Ricardo recalls that on his first visit “the whole store was very well air-conditioned but it’s turned off today.” He also notes, “The connection between the card reader and the bank was down and you had to wait forty minutes for them to get it back. And all this in a place where you are paying dearly for every item.”

Outside the store a man dressed in a military uniform scans the ID card of everyone going inside. The process is repeated at the cash register. Employees continually repeat the same mantras: Maintain discipline; wait your turn; do not speak loudly or take pictures. The loudspeakers, which on opening day promoted tour packages and appliances in foreign currency, are now silent.

Meanwhile, the murmur of complaints can be heard. Cooking oil that a customer has accidentally spilled is still on the floor. Other customers are demanding that someone come clean it up once because “this store has a lot of ’greenbacks’ and takes in a lot of money every day.”

“We do not have a cash card at this store to buy cleaning supplies,” an employee carrying an extremely old blanket and piece of cardboard finally says.

On his second visit to the store, Ricardo planned to do some shopping for several acquaintances. “The woman who sells me milk, farmer’s cheese and butter she gets from Güira de Melena told me that, if I could buy her some shampoo and hair conditioner, she would lower the price of my next purchase, and she would also give me two extra liters of milk,” he explains.

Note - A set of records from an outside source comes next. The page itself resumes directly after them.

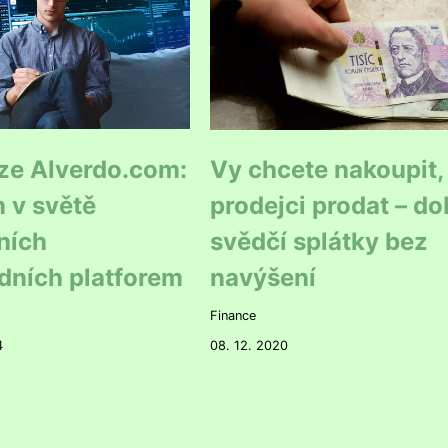
ze Alverdo.com:
Vy chcete nakoupit,
 v světě
prodejci prodat – d
ních
svědčí splátky bez
dních platforem
navýšení
Finance
4
08. 12. 2020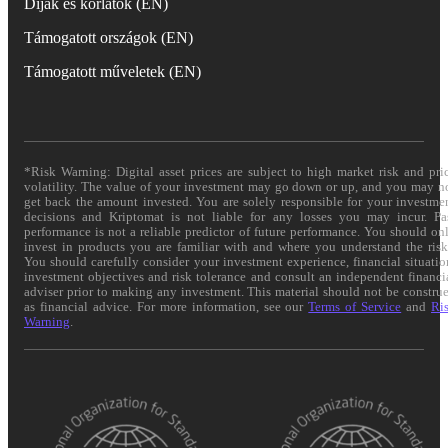
Díjak és korlátok (EN)
Támogatott országok (EN)
Támogatott műveletek (EN)
*Risk Warning: Digital asset prices are subject to high market risk and pri
volatility. The value of your investment may go down or up, and you may n
get back the amount invested. You are solely responsible for your investme
decisions and Kriptomat is not liable for any losses you may incur. Pa
performance is not a reliable predictor of future performance. You should on
invest in products you are familiar with and where you understand the risk
You should carefully consider your investment experience, financial situatio
investment objectives and risk tolerance and consult an independent financi
adviser prior to making any investment. This material should not be constru
as financial advice. For more information, see our
Terms of Service
and
Ri
Warning
.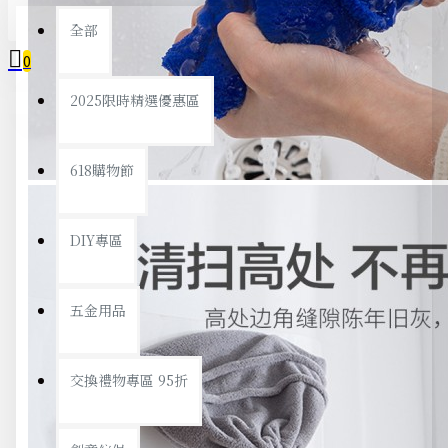
全部
0
2025限時精選優惠區
您的購物車內沒有商品！
618購物節
DIY專區
五金用品
交換禮物專區 95折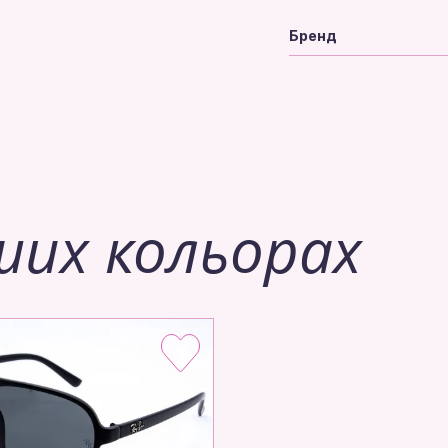
Бренд
ших кольорах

Bartering has emerged as a very popular way of dealing with the crisis and those with money to spend in hard currency stores are a first step in the process.

Outside the Boyeros and Camagüey store, several people are on the lookout for someone with a bank card willing to buy them what they want in exchange for the purchase price in convertible pesos plus a service charge. “I came here for deodorant, toothpaste and shampoo but they’ve already told me there isn’t any,” says a young man who has been to three other hard currency stores in the city. “I’m going to wait here anyway to see if someone can buy me two cans of sardines that I was told they have.”

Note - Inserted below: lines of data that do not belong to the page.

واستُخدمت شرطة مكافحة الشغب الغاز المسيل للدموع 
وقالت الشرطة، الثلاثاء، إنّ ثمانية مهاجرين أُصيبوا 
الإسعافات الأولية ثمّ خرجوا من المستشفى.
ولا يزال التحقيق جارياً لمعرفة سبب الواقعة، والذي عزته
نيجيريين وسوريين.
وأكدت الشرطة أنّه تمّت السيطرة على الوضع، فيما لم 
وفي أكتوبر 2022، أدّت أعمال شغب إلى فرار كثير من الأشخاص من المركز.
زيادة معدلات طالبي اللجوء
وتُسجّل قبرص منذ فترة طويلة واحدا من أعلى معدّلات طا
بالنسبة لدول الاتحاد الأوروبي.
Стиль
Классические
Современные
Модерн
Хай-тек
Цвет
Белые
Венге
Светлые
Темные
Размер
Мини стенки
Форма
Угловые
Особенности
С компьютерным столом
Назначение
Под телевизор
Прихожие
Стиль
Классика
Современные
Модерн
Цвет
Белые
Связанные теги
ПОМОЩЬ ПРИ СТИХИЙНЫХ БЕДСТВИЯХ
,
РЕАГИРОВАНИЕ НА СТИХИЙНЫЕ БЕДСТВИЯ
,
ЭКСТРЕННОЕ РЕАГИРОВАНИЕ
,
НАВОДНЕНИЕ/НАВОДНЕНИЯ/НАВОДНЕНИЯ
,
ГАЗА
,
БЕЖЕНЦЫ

When the hard currency stores first opened, there was a wave of indignation. Many people were outraged that merchandise was scarce in stores that accepted Cuban pesos but abundant in stores where you had to pay with foreign currency. But over time both types of retail outlets began to see their supplies dwindle.

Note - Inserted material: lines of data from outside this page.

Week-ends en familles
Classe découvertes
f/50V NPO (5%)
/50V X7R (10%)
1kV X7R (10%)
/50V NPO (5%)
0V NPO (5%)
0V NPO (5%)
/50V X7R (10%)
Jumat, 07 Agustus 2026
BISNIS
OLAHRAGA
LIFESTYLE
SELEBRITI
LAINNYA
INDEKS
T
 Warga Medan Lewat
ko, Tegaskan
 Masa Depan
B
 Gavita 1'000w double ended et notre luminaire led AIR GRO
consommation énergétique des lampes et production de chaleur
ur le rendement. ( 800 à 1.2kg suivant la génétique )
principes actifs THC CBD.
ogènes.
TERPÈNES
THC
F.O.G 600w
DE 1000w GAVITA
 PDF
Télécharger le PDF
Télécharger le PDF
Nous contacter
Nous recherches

La Puntilla, a hard currency store with one of the widest assortment of goods in the Cuban capital, is experiencing a similar situation. Leaked photos of shelves fully stocked with canned goods on opening day caused outrage on social networks due to their high prices. Now those scenes are just a memory. Every morning a line forms outside with people waiting to enter the store.

“I came here thinking I could find a wider variety of meats but the only thing available was a beef fillet for almost 40 dollars that didn’t even look very good, as if it had been in the refrigerator too long,” explains a customer who got a Visa debit card on a trip to Panama that can be used at the new stores.

“It’s all very expensive but that’s no guarantee you’ll find what you’re looking for or that you’ll get good service,” she says. She complained to the cashier that the package of sausages she wanted to buy, the last one in the cooler, did not a have price tag. “Everything has deteriorated very quickly. I came on July 20 and imagined that I was going to see the shelves well stocked for awhile, but thy don’t even have half the items I saw that day.”

Customers are spreading the word about which hard currency stores still have good assortments. “I’m told that the frozen food selection is better at the 3rd Avenue and 70th Street store but you have to get there at dawn,” she says. “If I have to pay in dollars and I also have to have to wait in line for hours without knowing whether or not they have what I’m looking for, then what’s the difference if I pay in pesos?”